Output the records exactly. Include every line.
########
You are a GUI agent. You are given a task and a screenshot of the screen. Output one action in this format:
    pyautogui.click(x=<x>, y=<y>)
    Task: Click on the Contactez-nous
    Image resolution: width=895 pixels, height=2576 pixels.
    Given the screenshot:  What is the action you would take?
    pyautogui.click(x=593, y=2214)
########
> [Completed task]:
You are a GUI agent. You are given a task and a screenshot of the screen. Output one action in this format:
    pyautogui.click(x=<x>, y=<y>)
    Task: Click on the Contactez-nous
    Image resolution: width=895 pixels, height=2576 pixels.
    Given the screenshot:  What is the action you would take?
    pyautogui.click(x=593, y=2214)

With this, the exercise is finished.